Em 1476, o Papa Sisto IV deu o nome de “Nossa Senhora do Bom Auxílio” a uma imagem do século XIV-XV, que havia sido colocada em uma Capelinha, onde ele se refugiou, surpreendido durante o caminho, com um perigoso temporal. A imagem tem um aspecto muito sereno, e o símbolo do ‘auxílio’ é representado pela meiguice do Menino segurando o manto da Mãe.
Com o correr dos anos, entre 1612 e 1620, a devoção mariana cresceu, graças aos Barnabitas, em torno de uma pequena tela de autoria de Scipione Pulzone, representando aspectos de doçura, de abandono confiante, de segurança entre o Menino e sua santa Mãe. A imagem ficou conhecida como “Mãe da Divina Providência”. Esta imagem tornou-se como que meta para as peregrinações de muitos devotos e também para muitos Papas e até mesmo para João Paulo II. Devido ao movimento cristão em busca dos favores e bênçãos de Nossa Senhora e de seu Filho, o Papa Gregório XVI, em 1837, deu-lhe o nome de “AUXILIADORA DOS CRISTÃOS”. O Papa Pio IX, há pouco tempo eleito, também se inscreveu no movimento e diante desta bela imagem, ele celebrou a Missa de agradecimento pela sua volta do exílio de Gaeta.     

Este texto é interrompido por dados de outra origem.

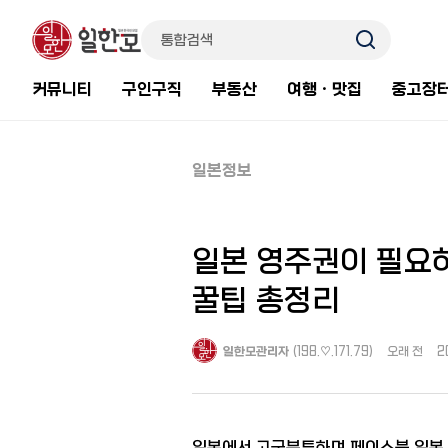
커뮤니티
구인구직
부동산
여행ㆍ맛집
중고장
일본정보
일본 영주권이 필요하
꿀팁 총정리
일한모관리자
(198.♡.171.79)
오래 전
2
일본에서 고군분투하며 페이스북 일본 한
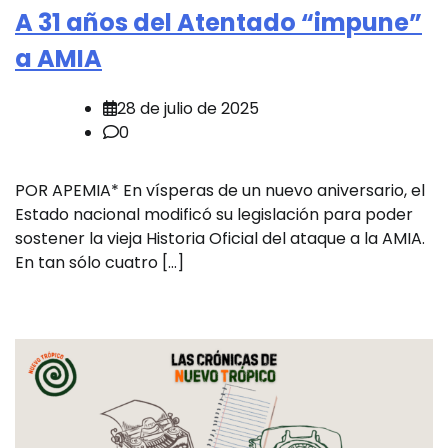
A 31 años del Atentado “impune”
a AMIA
28 de julio de 2025
0
POR APEMIA* En vísperas de un nuevo aniversario, el
Estado nacional modificó su legislación para poder
sostener la vieja Historia Oficial del ataque a la AMIA.
En tan sólo cuatro […]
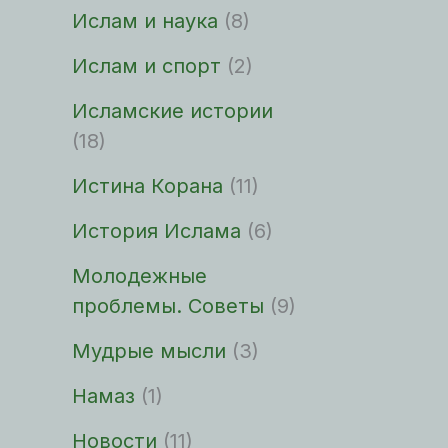
Ислам и наука
(8)
Ислам и спорт
(2)
Исламские истории
(18)
Истина Корана
(11)
История Ислама
(6)
Молодежные
проблемы. Советы
(9)
Мудрые мысли
(3)
Намаз
(1)
Новости
(11)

Mais tarde também foi criada a ‘Pia União de Maria Auxiliadora’, com raízes em um bonito quadro alemão.
E chega o ano de 1815:  Nasce aquele que será o grande admirador, grande filho, grande devoto da Mãe de Deus e propagador da devoção a Maria Auxiliadora, o Santo dos jovens: SÃO JOÃO BOSCO. Neste ano era também celebrado o Congresso de Viena e foi a época em que, com a queda do Império Napoleônico, começa a Reestruturação  Européia com restabelecimento dos reinos nacionais e das suas monarquias dinásticas 
Em 1817, o Papa Pio VII benzeu uma tela de Santa Maria e conferiu-lhe o título de “MARIA AUXILIUM CHRISTIANORUM”.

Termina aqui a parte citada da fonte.